Re: Art Criticism Today

I see no fundamental difference between art criticism and the criticism of dance or poetry or movies or any other creative endeavor. I regard all criticism as related, more or less, and I believe that the critic, before all else, is an individual with tastes and passions and prejudices. There is no disinterested criticism, at least not that I want to read. What I do want to read is the critic who is immersed in the particulars of an art form and who can convey the excitement of artistic experience. I also read criticism to see how the arts fit into a broader context, how artists relate to audiences and audiences relate to artists, and how the work of art relates to the workings of society. There is no particular way for a critic to proceed, although the best critics persuade me, at least as long as I am reading them, that criticism ought to be written in their particular way. Nabokov titled a collection of his interviews and occasional prose Strong Opinions, and without strong opinions there is no possibility of criticism. That’s one thing of which I am absolutely sure. Speaking of my own work as a critic, there are times when all I want to do is describe my strong response to a painter’s recent work. At other times what interests me is how museumgoers are responding to a blockbuster show. What I write is a function of what I’m feeling at a particular time. The challenge is to explain what I feel in such a way that my readers can feel it too.

As to how the writing gets done, all I can say is that the critical voice must be alive on the page.

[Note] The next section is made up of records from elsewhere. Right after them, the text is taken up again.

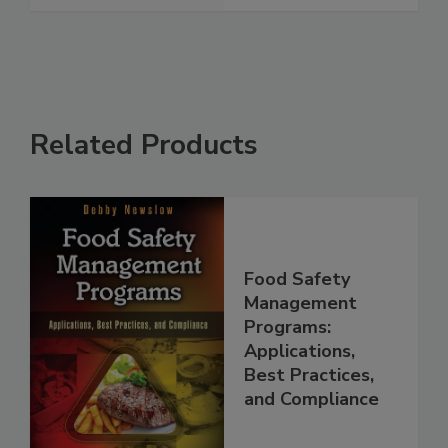
See More
Related Products
Food Safety
Management
Programs:
Applications,
Best Practices,
and Compliance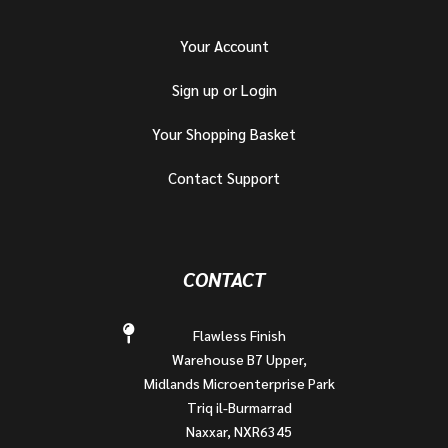
Your Account
Sign up or Login
Your Shopping Basket
Contact Support
CONTACT
Flawless Finish
Warehouse B7 Upper,
Midlands Microenterprise Park
Triq il-Burmarrad
Naxxar, NXR6345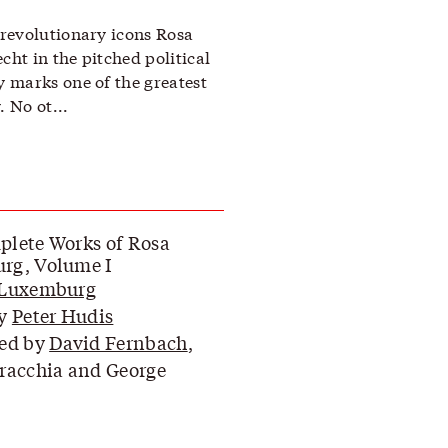
revolutionary icons Rosa
ht in the pitched political
 marks one of the greatest
. No ot...
lete Works of Rosa
rg, Volume I
 Luxemburg
by
Peter Hudis
ted by
David Fernbach
,
racchia and George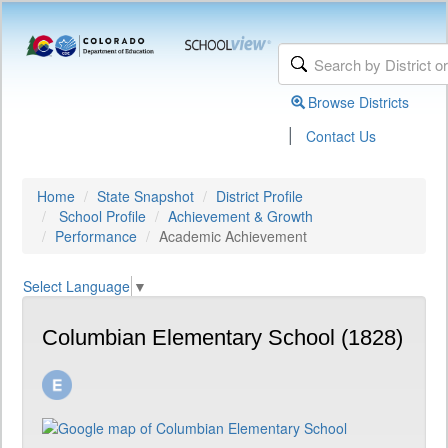
Browse Districts
|
Contact Us
Home
State Snapshot
District Profile
School Profile
Achievement & Growth
Performance
Academic Achievement
Select Language
▼
Columbian Elementary School (1828)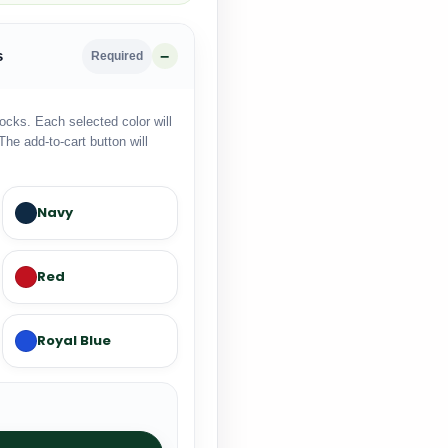
s
Required
locks. Each selected color will
The add-to-cart button will
Navy
Red
Royal Blue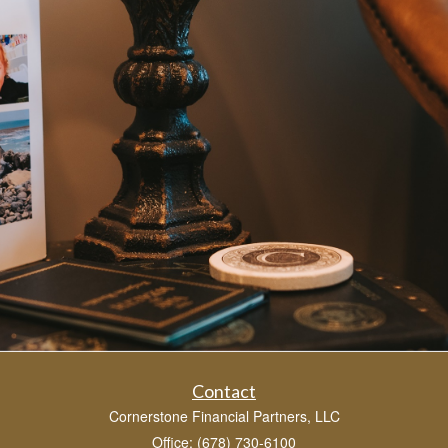
Contact
Cornerstone Financial Partners, LLC
Office: (678) 730-6100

The art of criticism is a mongrel form, wonderfully so, a literature that grows out of the absolutely natural desire to discuss our reactions to paintings, movies, novels, symphonies, and poems. The argument that the only way to learn to do something is by doing it holds especially true for criticism, which by its very nature arises from the hurly-burly of immediate experience. The critic must be compelled to write. Otherwise, criticism is closer to reportage, a different matter entirely, without the fierce, fiery, intimate emotions that fuel the critic’s art. Critics will quite naturally draw some of their language from the shoptalk of artists. They will also reach for whatever seems useful in the literary toolbox, and can certainly learn a lot from poets, novelists, and nonfiction writers of all kinds. The critic can wax philosophic or turn to the lessons of history. Or the critic can do nothing of the kind. Criticism is essentially improvisational, intuitive. And the critic who is lucky enough to have a regular gig must constantly struggle against the regularization of taste, method, and opinion. The predictable critic is a worthless critic. This helps to explain why some of the best criticism has been written by poets, painters, and philosophers; by men and women, in other words, who were occasional critics, writing not as professionals but as impassioned observers. I could endlessly cite examples, but it will suffice to mention James Merrill on Corot, Fairfield Porter’s “Against Idealism,” Merleau-Ponty on Cézanne, and Sartre on Calder and Giacometti. Another important point is that criticism does not need to be accurate in order to be great. Gertrude Stein’s little book about Picasso and Walter Pater’s study of Giorgione are masterpieces of hyperbole, wildly speculative, and yet they take us to the heart of the matter.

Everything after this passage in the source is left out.